Epidemiologically, the etiology of melanoma has been divided35 into a chronic sun-exposure pathway and a nevus pathway, where intermittent sun exposure is sufficient to increase risk. At a genetic level, pigmentation genes such as MC1R contribute only via the former pathway (though this can include effects on DNA repair36), others such as MTAP via the latter, while yet others such as IRF4 seem to act via both routes13. We interpret our results as consistent with the hypothesis that nevus number is the intermediate phenotype in a causative chain to melanoma originating in all these biologically heterogeneous nevus pathways. However, we acknowledge that there may also be some genes where there is a direct causal pathway to both phenotypes.

Methods

We carried out a meta-analysis of 11 sizeable GWAS of total nevus count in populations from Australia, Netherlands, Britain, and the United States, subsets of which have been reported on previously5,6,8, and then combined these results with those from a recently published meta-analysis of melanoma GWAS10 to increase power to detect pleiotropic genes. While nevus counts or density assessments are available for melanoma cases from a number of studies, in the meta-analysis of nevus count we included only samples of healthy individuals without melanoma, all of European ancestry (for more details, see Supplementary Methods).

Nevus phenotyping

The assessment of nevus counts varies considerably between the 11 studies in four respects (see Table 1): (a) nevus counts vs. density ratings; (b) whole body vs. only certain body parts; (c) all moles (> 0 mm diameter) or only moles >2 mm, or 3 mm, or 5 mm; and (d) count by trained observer or self-count by study participant. These differences could contribute statistical heterogeneity into our analyses, so we have done considerable preliminary work to convince ourselves that all assessments are measuring the same biological dimension of “moliness” (see Supplementary Fig. 3). A pragmatic test of this is the relative contribution of each study to the detection of the known loci of large effect, which is evident from the forest plots (Supplementary Figs 519).

Statistical methods

Given this, we combined results from each study as regression coefficients and associated standard errors in standard fixed and random effects meta-analyses using the METAL37 and METASOFT38 programs. Manhattan and Q–Q plots for the nevus GWAS meta-analysis (GWASMA) are shown in Supplementary Fig. 45 and for each of the contributing studies in Supplementary Figs 4655.

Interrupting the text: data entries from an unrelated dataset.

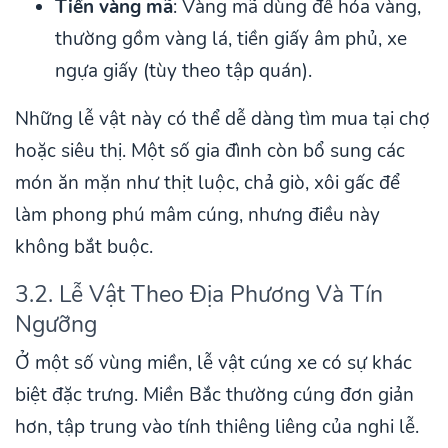
Tiền vàng mã
: Vàng mã dùng để hóa vàng,
thường gồm vàng lá, tiền giấy âm phủ, xe
ngựa giấy (tùy theo tập quán).
Những lễ vật này có thể dễ dàng tìm mua tại chợ
hoặc siêu thị. Một số gia đình còn bổ sung các
món ăn mặn như thịt luộc, chả giò, xôi gấc để
làm phong phú mâm cúng, nhưng điều này
không bắt buộc.
3.2. Lễ Vật Theo Địa Phương Và Tín
Ngưỡng
Ở một số vùng miền, lễ vật cúng xe có sự khác
biệt đặc trưng. Miền Bắc thường cúng đơn giản
hơn, tập trung vào tính thiêng liêng của nghi lễ.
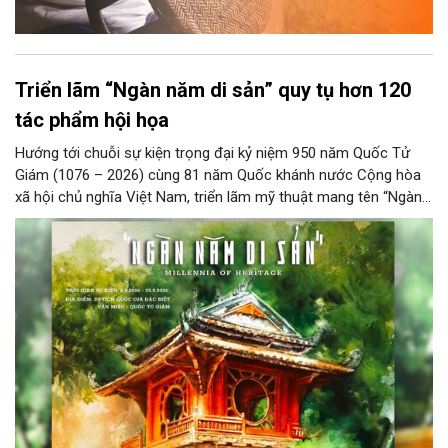
Triển lãm “Ngàn năm di sản” quy tụ hơn 120
tác phẩm hội họa
Hướng tới chuỗi sự kiện trọng đại kỷ niệm 950 năm Quốc Tử
Giám (1076 – 2026) cùng 81 năm Quốc khánh nước Cộng hòa
xã hội chủ nghĩa Việt Nam, triển lãm mỹ thuật mang tên “Ngàn
năm di sản” sẽ chính thức khai mạc vào ngày 8/8 tại Nhà Thái
Học, Di tích Quốc gia đặc biệt Văn Miếu – Quốc Tử Giám. Sự
kiện kéo dài đến ngày 25/9/2026 hứa hẹn trở thành điểm đến
văn hóa đầy sức hút, góp phần làm phong phú đời sống nghệ
thuật của Thủ đô trong mùa thu này.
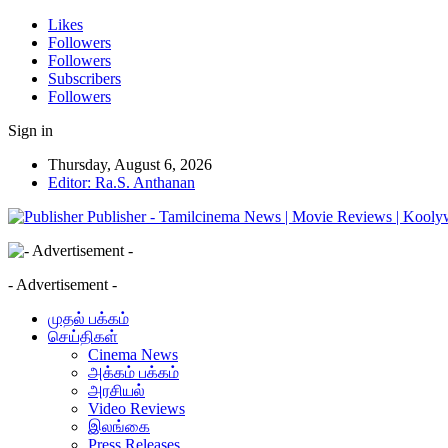
Likes
Followers
Followers
Subscribers
Followers
Sign in
Thursday, August 6, 2026
Editor: Ra.S. Anthanan
Publisher - Tamilcinema News | Movie Reviews | Kooly
- Advertisement -
முதல் பக்கம்
செய்திகள்
Cinema News
அக்கம் பக்கம்
அரசியல்
Video Reviews
இலங்கை
Press Releases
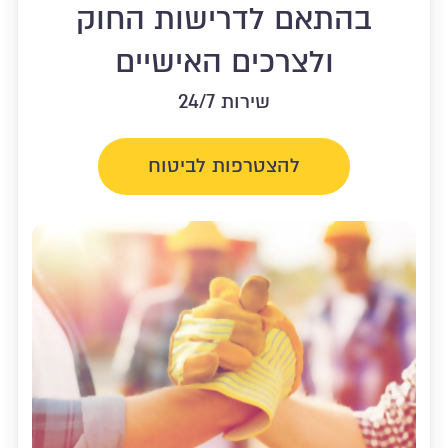
בהתאם לדרישות החוק
ולצרכים האישיים
שירות 24/7
להצטרפות לביטוח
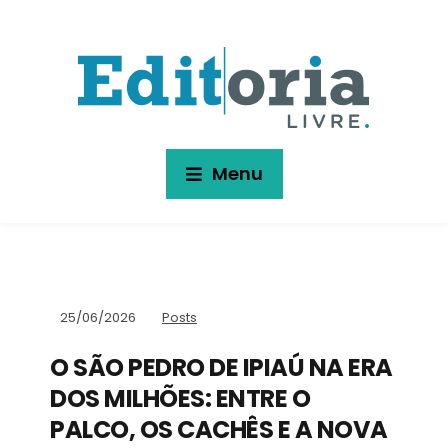
Menu
25/06/2026
Posts
O SÃO PEDRO DE IPIAÚ NA ERA
DOS MILHÕES: ENTRE O
PALCO, OS CACHÊS E A NOVA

We combined the results from the nevus meta-analysis above with results from stage 1 of a recently published meta-analysis of CM10. Stage 1 of the CM study consisted of 11 GWAS data sets totaling 12,874 cases and 23,203 controls from Europe, Australia, and the United States; this stage included all six published CM GWAS and five unpublished ones. We do not utilize the results of stage 2 of that study, where a further 3116 CM cases and 3206 controls from three additional data sets were genotyped for the most significantly associated SNP from each region, reaching P < 10−6 in stage 1. As a result, certain melanoma association peaks are not genome-wide significant in their own right in the present bivariate analyses. Further details of these studies can be found in the Supplementary Note to Law et al.10. The combination of the nevus and melanoma results was performed using the Fisher method. A Manhattan plot for the combined nevus GWASMA plus melanoma GWASMA is shown in Supplementary Fig. 4. For more details of statistical methods, see Supplementary Methods.